Ingo Schwarze Mon, 31 Mar 2025 17:55:52 -0700

Hello Pascal,

Pascal Stumpf wrote on Tue, Apr 01, 2025 at 12:37:44AM +0200:
> On Sun, 30 Mar 2025 16:02:04 +0200, Ingo Schwarze wrote:
>> Pascal Stumpf wrote on Thu, Mar 27, 2025 at 07:33:27PM +0100:


>>> I probably should have explained myself a little better.  The problem
>>> with your explanation is that the terms "upper case" and "lower case"
>>> letters are too broad and are not limited to ASCII.  A Greek upper case
>>> alpha is an upper case letter, and is certainly not sorted before a
>>> lower case ASCII 'a', even if LC_COLLATE were implemented (I think).

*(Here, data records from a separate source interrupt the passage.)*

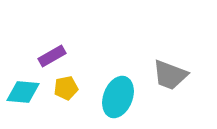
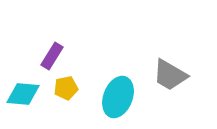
purple rectangle: rotated 28 degrees counterclockwise
gray trapezoid: rotated 9 degrees clockwise
cyan diamond: moved 2 px down
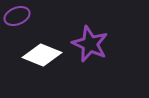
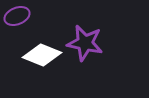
purple star: moved 5 px left, 1 px up; rotated 12 degrees counterclockwise
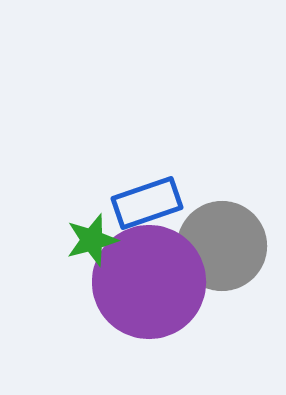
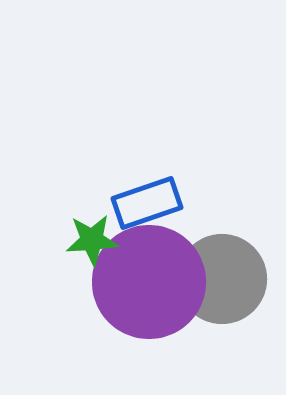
green star: rotated 12 degrees clockwise
gray circle: moved 33 px down
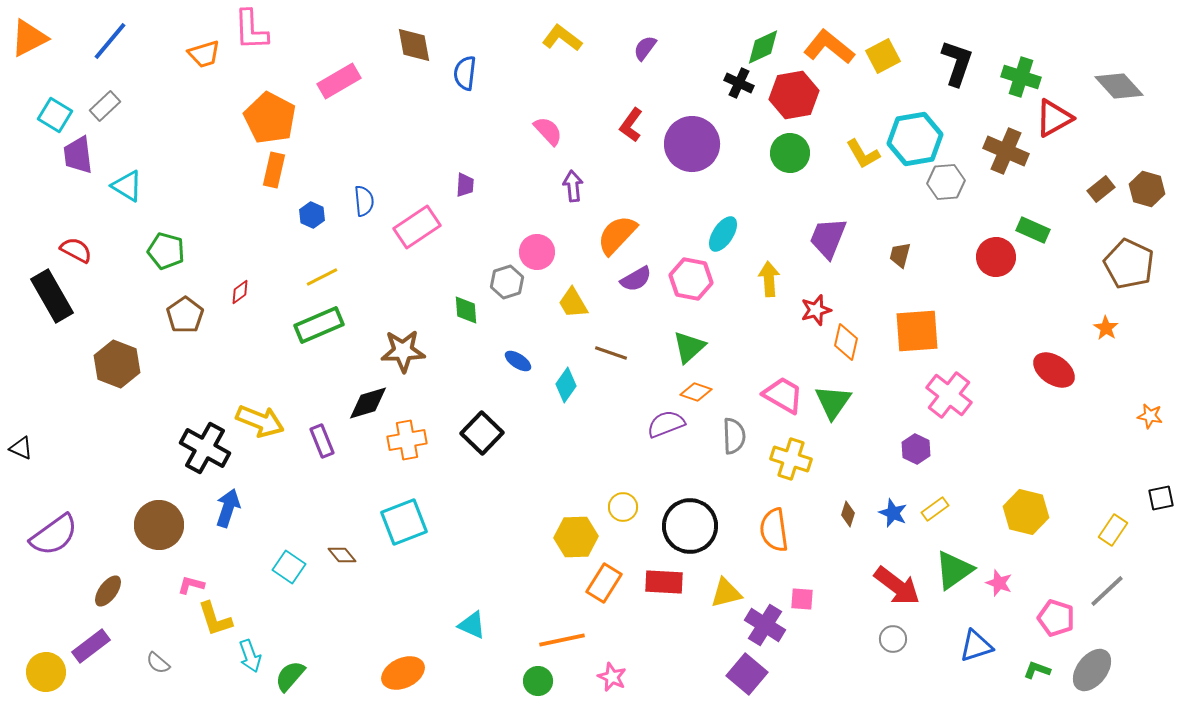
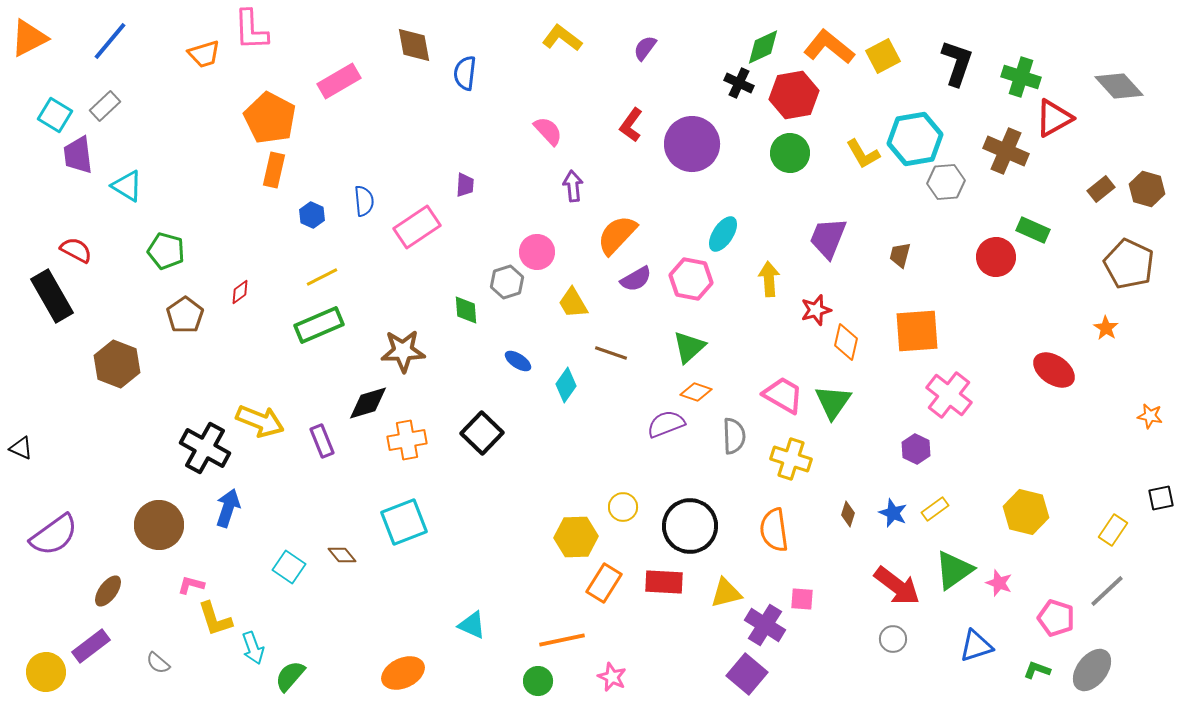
cyan arrow at (250, 656): moved 3 px right, 8 px up
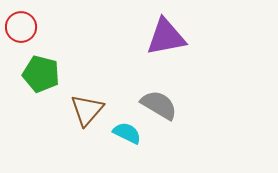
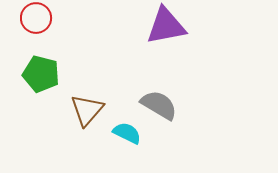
red circle: moved 15 px right, 9 px up
purple triangle: moved 11 px up
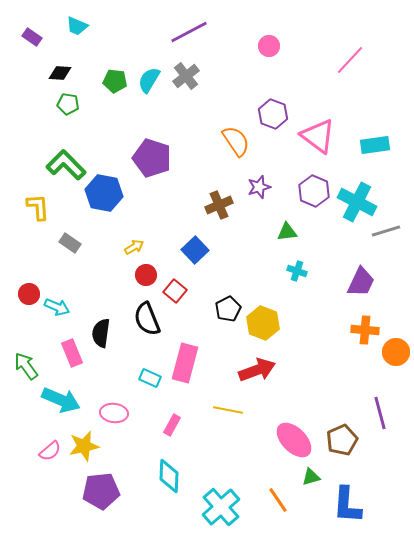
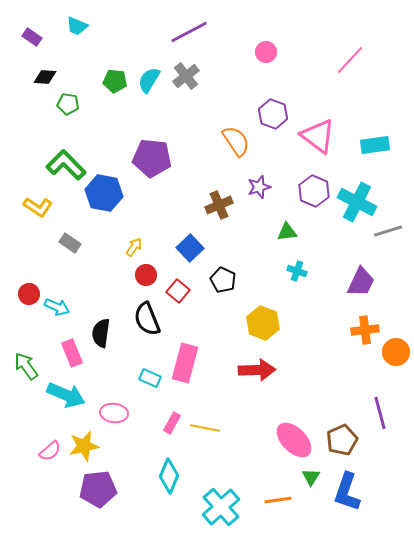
pink circle at (269, 46): moved 3 px left, 6 px down
black diamond at (60, 73): moved 15 px left, 4 px down
purple pentagon at (152, 158): rotated 12 degrees counterclockwise
yellow L-shape at (38, 207): rotated 128 degrees clockwise
gray line at (386, 231): moved 2 px right
yellow arrow at (134, 247): rotated 24 degrees counterclockwise
blue square at (195, 250): moved 5 px left, 2 px up
red square at (175, 291): moved 3 px right
black pentagon at (228, 309): moved 5 px left, 29 px up; rotated 20 degrees counterclockwise
orange cross at (365, 330): rotated 12 degrees counterclockwise
red arrow at (257, 370): rotated 18 degrees clockwise
cyan arrow at (61, 400): moved 5 px right, 5 px up
yellow line at (228, 410): moved 23 px left, 18 px down
pink rectangle at (172, 425): moved 2 px up
cyan diamond at (169, 476): rotated 20 degrees clockwise
green triangle at (311, 477): rotated 42 degrees counterclockwise
purple pentagon at (101, 491): moved 3 px left, 2 px up
orange line at (278, 500): rotated 64 degrees counterclockwise
blue L-shape at (347, 505): moved 13 px up; rotated 15 degrees clockwise
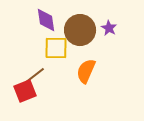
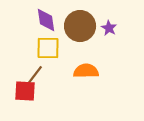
brown circle: moved 4 px up
yellow square: moved 8 px left
orange semicircle: rotated 65 degrees clockwise
brown line: rotated 15 degrees counterclockwise
red square: rotated 25 degrees clockwise
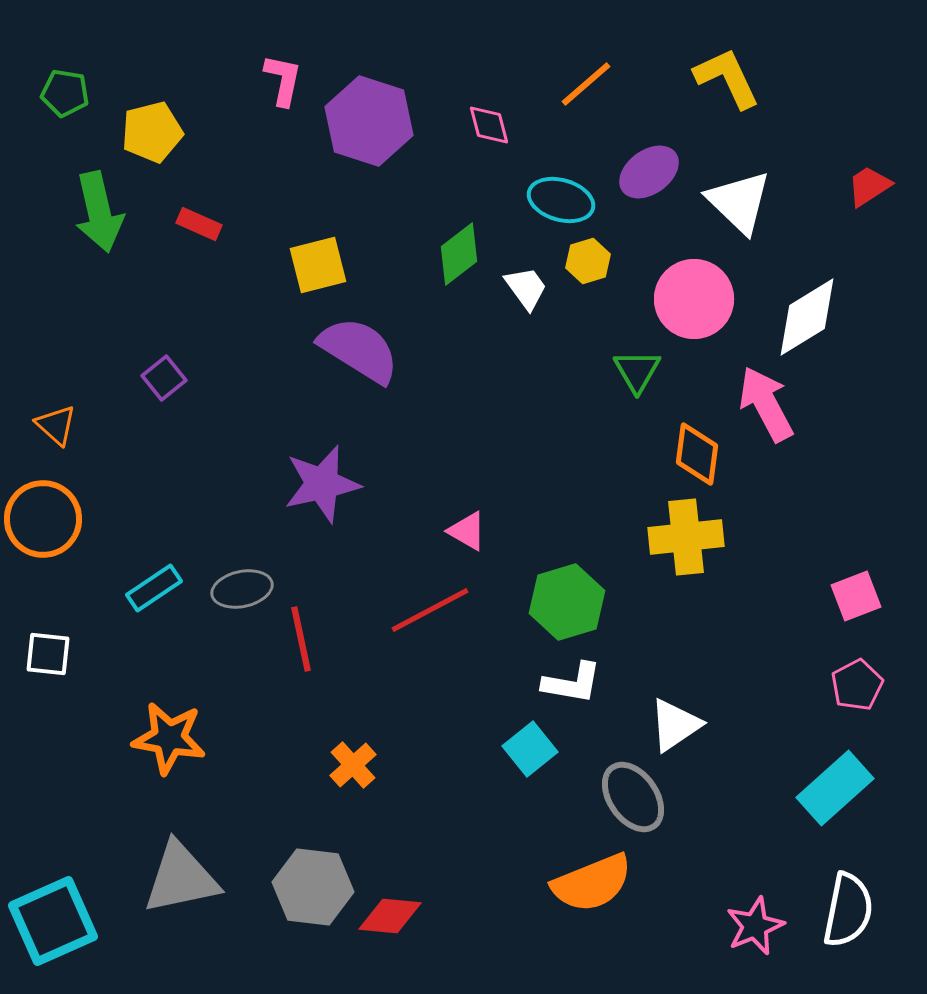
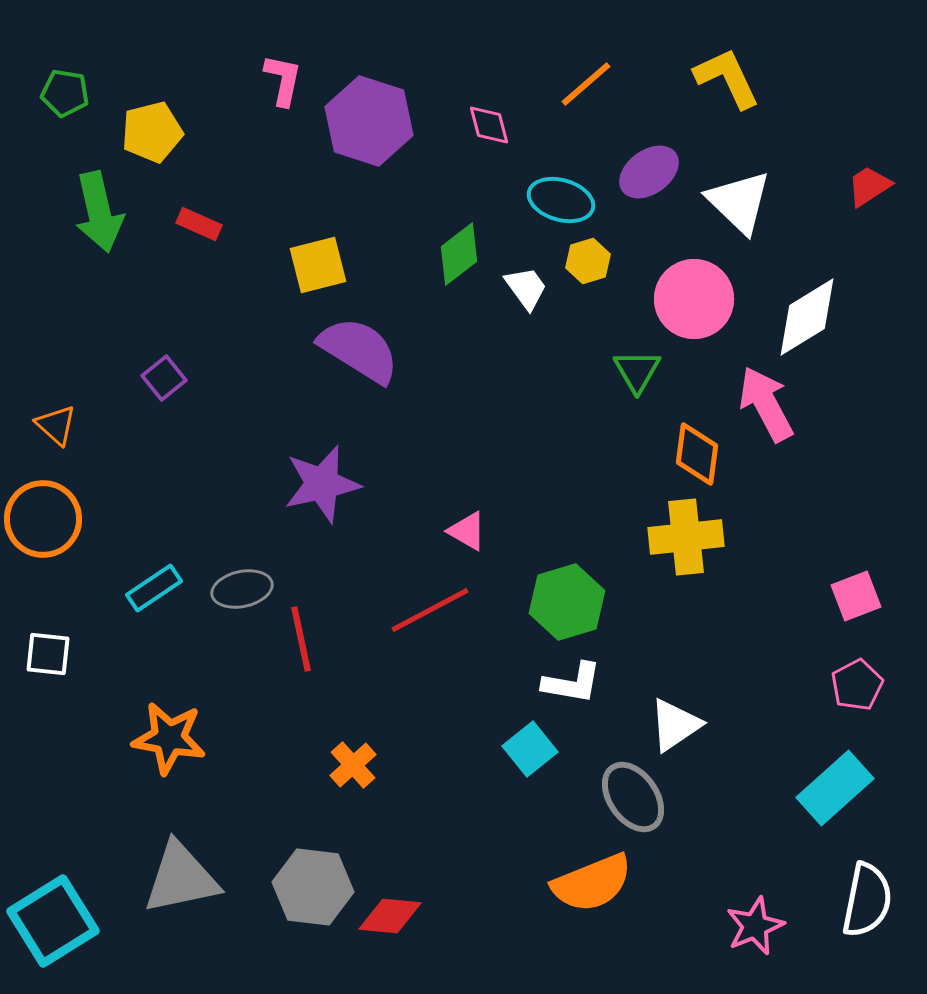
white semicircle at (848, 910): moved 19 px right, 10 px up
cyan square at (53, 921): rotated 8 degrees counterclockwise
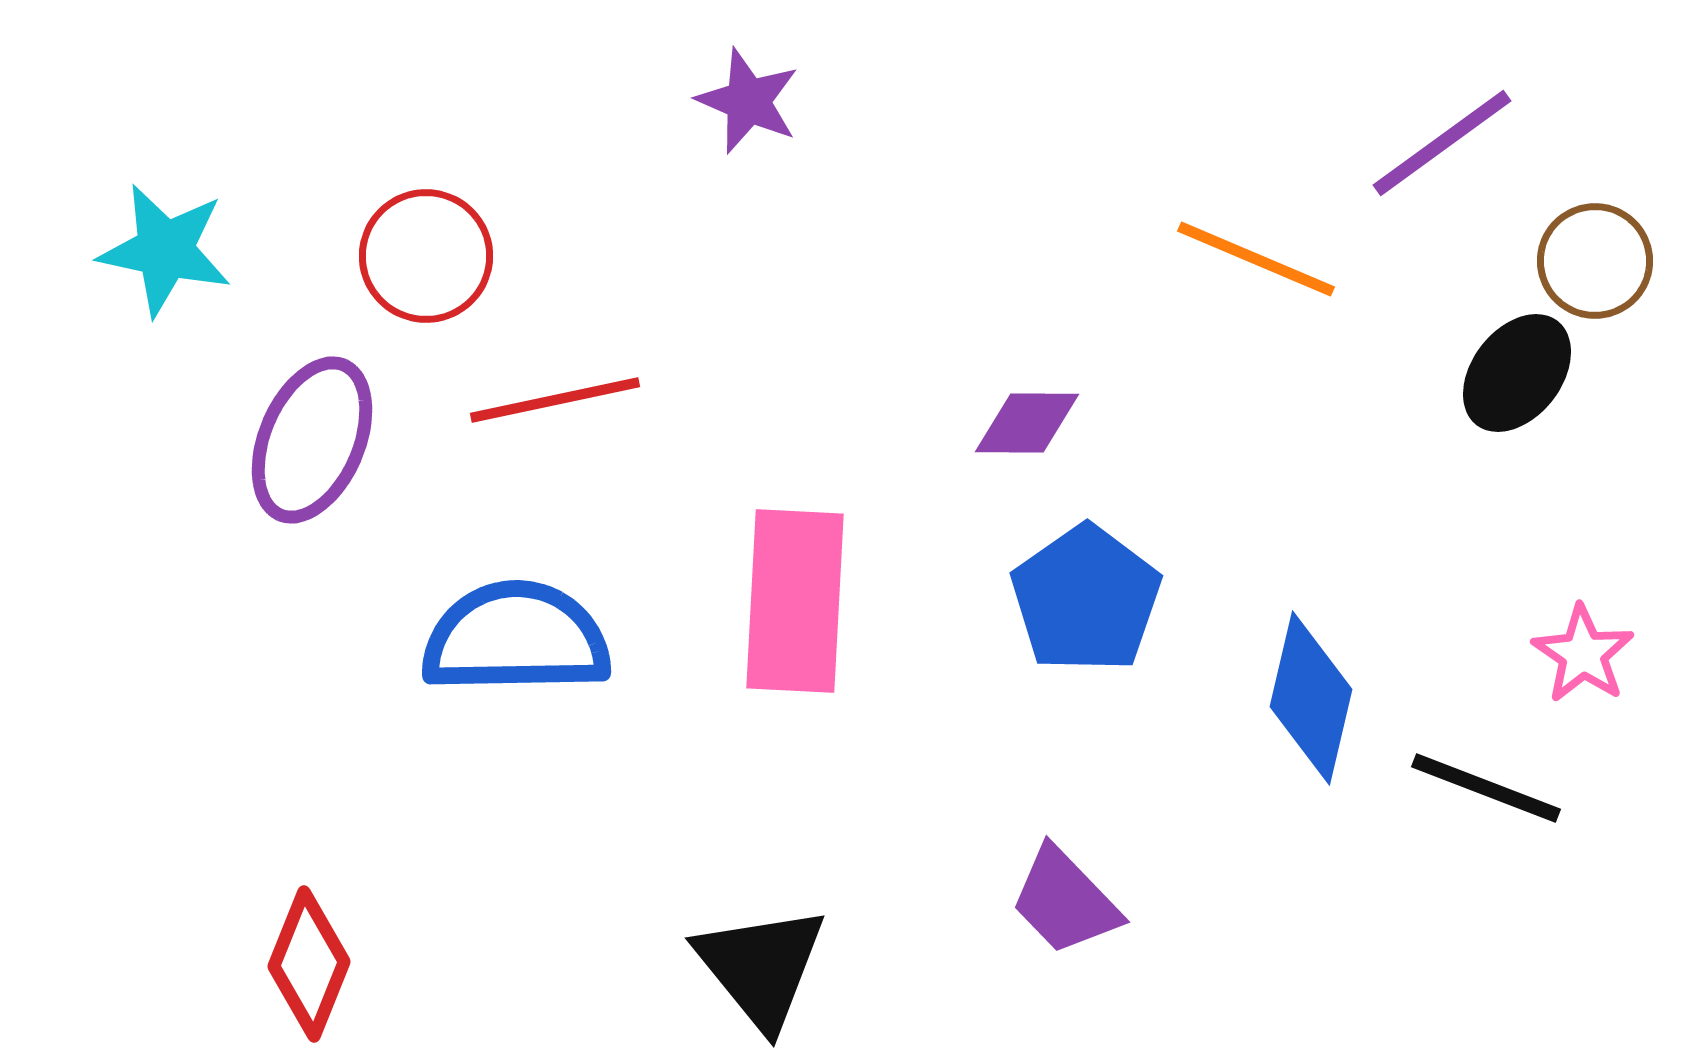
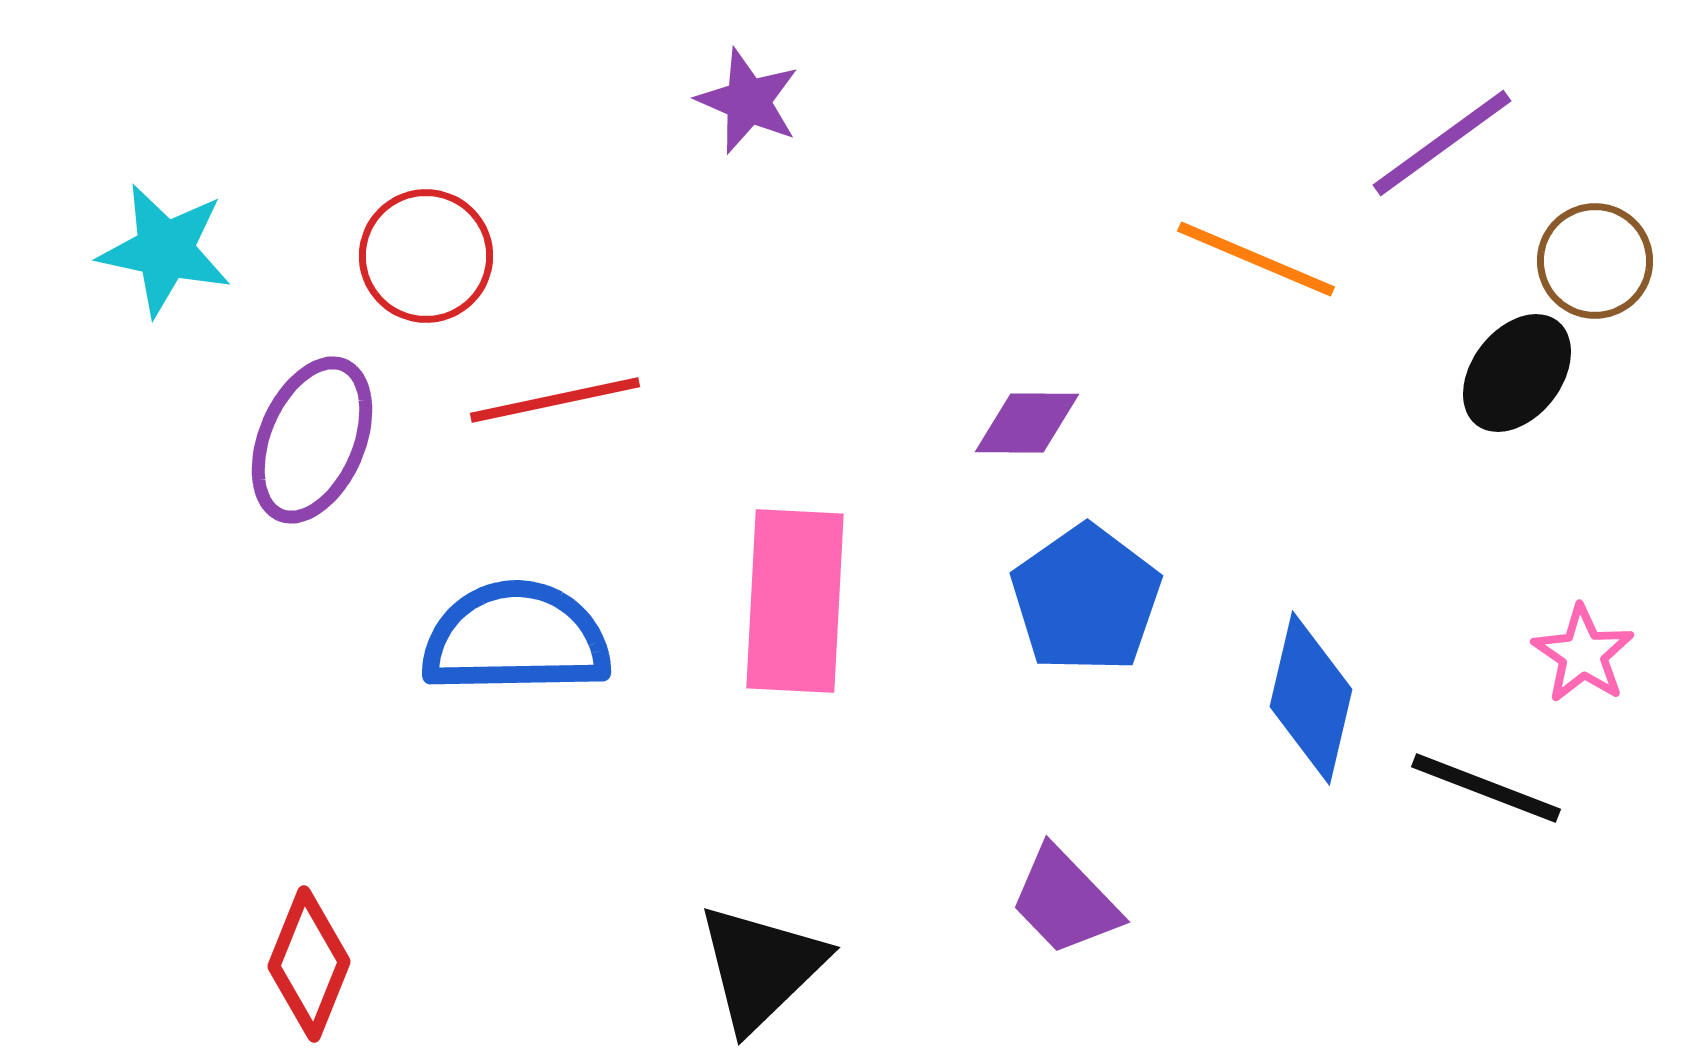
black triangle: rotated 25 degrees clockwise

>> I don't see a problem here.  Our sort(1) manual page already says:
>> 
>>   STANDARDS
>>      The sort utility is compliant with the IEEE Std 1003.1-2008 (POSIX.1)
>>      specification, except that it ignores the user's locale(1) and always
>>      assumes LC_ALL=C.
>> 
>> So it's clear that we are talking about ASCII characters only and not
>> about Greek letters.

> I disagree; that statement is quite hidden, and even then, it's a bit of
> a leap to conclude that LC_ALL=C also applies to the man page's
> terminology of what counts as a 'character'.  However ...

Thanks for explaining, i now understand better why you dislike talking in
this context about character attributes that are generally locale-dependent.
Yes, you are right that statement is "hidden" in the STANDARDS section.
To me, it is blatantly obvious that a manual page of a facility that is
in any way related to locales uses the term "character" in the sense
defined by LC_CTYPE.  That's such a general principle that there are large
numbers of manual pages making that explicit by saying something like

  ENVIRONMENT
    LC_CTYPE  The character encoding locale(1).  It decides which byte
              sequences form characters and [...]

for example colrm(1), column(1), cut(1), fmt(1), fold(1), less(1), ls(1),
nl(1), ps(1), rev(1), rs(1), ul(1), uniq(1), wc(1), printf(3), ...

Then again, you are probably right this convention is not obvious
to users less experienced with how locales work.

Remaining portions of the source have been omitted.